=== SUPPLIED INFORMATION ===

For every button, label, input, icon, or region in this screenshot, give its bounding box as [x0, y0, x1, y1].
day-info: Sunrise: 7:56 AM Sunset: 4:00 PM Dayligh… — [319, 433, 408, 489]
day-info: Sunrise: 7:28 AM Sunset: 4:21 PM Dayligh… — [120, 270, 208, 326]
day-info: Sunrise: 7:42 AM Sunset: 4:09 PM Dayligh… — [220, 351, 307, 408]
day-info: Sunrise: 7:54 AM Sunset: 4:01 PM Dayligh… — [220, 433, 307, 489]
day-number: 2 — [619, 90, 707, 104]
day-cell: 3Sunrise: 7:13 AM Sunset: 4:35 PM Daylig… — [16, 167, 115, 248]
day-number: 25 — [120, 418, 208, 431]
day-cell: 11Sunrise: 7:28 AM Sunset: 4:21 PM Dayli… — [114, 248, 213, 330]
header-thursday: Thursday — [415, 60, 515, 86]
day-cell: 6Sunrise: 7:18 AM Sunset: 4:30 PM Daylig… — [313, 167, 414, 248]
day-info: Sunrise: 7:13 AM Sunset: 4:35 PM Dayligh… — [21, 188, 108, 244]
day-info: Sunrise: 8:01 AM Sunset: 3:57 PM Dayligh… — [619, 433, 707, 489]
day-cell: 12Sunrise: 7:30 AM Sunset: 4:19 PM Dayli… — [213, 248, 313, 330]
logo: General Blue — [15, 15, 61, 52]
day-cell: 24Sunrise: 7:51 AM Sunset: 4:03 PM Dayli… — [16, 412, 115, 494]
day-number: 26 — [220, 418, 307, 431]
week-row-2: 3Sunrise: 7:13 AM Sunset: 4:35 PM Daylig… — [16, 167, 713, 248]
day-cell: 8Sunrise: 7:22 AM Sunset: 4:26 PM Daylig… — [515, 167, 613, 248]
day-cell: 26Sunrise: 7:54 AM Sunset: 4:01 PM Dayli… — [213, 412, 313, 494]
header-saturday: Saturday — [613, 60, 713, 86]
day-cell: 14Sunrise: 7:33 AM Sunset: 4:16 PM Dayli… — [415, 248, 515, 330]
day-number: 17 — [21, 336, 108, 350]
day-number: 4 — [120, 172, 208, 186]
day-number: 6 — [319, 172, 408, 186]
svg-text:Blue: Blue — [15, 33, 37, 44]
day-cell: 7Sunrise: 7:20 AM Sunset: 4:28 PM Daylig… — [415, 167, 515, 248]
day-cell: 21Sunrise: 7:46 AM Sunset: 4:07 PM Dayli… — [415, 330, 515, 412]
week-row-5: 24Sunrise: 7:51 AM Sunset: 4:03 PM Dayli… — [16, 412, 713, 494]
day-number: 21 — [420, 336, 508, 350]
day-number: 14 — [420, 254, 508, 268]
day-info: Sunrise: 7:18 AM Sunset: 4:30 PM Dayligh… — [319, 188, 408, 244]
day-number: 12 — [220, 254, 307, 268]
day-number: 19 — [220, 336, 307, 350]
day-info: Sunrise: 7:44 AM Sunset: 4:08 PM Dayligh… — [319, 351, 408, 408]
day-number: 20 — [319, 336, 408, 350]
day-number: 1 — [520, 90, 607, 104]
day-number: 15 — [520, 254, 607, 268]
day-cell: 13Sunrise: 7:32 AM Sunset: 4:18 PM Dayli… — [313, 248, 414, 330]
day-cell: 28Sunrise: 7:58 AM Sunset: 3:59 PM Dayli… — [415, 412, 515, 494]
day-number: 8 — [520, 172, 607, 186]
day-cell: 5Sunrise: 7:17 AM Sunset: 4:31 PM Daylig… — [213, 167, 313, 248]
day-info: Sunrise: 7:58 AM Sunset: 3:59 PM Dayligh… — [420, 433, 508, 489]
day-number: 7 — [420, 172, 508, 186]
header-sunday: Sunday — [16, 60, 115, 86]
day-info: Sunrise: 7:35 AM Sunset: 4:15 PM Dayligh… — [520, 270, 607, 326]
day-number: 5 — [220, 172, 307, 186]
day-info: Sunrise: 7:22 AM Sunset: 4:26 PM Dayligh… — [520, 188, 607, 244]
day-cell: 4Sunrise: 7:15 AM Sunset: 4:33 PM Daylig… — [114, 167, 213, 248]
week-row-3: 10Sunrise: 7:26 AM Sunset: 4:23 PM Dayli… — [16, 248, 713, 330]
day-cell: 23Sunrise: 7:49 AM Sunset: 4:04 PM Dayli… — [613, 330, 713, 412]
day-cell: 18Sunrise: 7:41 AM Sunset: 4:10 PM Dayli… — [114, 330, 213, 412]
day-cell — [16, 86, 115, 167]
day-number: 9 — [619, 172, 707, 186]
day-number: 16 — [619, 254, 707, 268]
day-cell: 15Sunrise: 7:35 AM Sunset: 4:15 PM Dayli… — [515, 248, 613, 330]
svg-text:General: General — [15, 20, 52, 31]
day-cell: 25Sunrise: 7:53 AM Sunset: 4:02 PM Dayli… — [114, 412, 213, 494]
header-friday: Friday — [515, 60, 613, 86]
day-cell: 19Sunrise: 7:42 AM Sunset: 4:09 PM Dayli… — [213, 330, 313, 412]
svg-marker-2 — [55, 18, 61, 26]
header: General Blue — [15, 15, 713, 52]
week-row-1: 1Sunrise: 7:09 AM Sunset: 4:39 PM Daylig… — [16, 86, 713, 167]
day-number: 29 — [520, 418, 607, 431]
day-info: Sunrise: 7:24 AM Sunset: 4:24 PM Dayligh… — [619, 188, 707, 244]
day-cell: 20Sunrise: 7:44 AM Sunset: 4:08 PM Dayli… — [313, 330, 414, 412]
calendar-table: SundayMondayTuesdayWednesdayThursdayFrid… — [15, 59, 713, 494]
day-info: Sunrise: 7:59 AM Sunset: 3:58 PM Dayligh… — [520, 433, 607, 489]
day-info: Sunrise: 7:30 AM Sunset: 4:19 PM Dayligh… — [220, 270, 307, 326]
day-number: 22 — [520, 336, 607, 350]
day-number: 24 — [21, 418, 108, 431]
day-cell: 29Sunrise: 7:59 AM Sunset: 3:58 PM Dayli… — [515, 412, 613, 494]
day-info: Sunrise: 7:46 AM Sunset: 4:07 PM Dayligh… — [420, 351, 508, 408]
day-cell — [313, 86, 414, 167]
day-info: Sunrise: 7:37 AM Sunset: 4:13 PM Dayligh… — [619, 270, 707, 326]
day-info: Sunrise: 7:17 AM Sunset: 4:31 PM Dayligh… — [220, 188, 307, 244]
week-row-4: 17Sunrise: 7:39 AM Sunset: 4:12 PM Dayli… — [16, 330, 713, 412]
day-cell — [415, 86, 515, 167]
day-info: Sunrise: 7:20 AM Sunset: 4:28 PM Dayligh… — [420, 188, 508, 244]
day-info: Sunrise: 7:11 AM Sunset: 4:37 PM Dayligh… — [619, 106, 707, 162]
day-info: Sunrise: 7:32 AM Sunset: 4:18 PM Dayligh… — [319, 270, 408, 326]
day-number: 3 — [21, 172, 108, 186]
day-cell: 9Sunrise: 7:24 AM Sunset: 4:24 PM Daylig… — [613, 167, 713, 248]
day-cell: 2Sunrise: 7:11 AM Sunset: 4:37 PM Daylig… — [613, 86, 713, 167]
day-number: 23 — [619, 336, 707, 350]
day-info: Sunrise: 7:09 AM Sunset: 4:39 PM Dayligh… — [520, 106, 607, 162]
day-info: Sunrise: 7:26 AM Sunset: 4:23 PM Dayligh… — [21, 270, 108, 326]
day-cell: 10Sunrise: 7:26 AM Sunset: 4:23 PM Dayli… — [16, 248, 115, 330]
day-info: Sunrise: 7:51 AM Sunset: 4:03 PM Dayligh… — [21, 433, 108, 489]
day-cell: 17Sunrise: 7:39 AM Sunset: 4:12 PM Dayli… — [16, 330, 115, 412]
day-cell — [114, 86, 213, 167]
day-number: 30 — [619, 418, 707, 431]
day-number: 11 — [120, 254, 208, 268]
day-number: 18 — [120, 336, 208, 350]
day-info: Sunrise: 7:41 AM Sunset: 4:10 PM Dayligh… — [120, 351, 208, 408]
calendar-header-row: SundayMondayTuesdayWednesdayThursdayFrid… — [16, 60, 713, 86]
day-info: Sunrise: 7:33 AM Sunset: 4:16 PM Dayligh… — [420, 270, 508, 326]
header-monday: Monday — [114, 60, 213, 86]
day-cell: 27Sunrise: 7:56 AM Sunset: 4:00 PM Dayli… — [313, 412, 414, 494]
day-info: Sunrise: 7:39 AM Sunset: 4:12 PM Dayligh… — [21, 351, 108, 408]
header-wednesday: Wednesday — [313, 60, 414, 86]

===

§ **WHAT TO DO**:
Search the entries above for "text". Show every line that has it.

§ **TASK SOLUTION**:
svg-text:Blue: Blue — [15, 33, 37, 44]
svg-text:General: General — [15, 20, 52, 31]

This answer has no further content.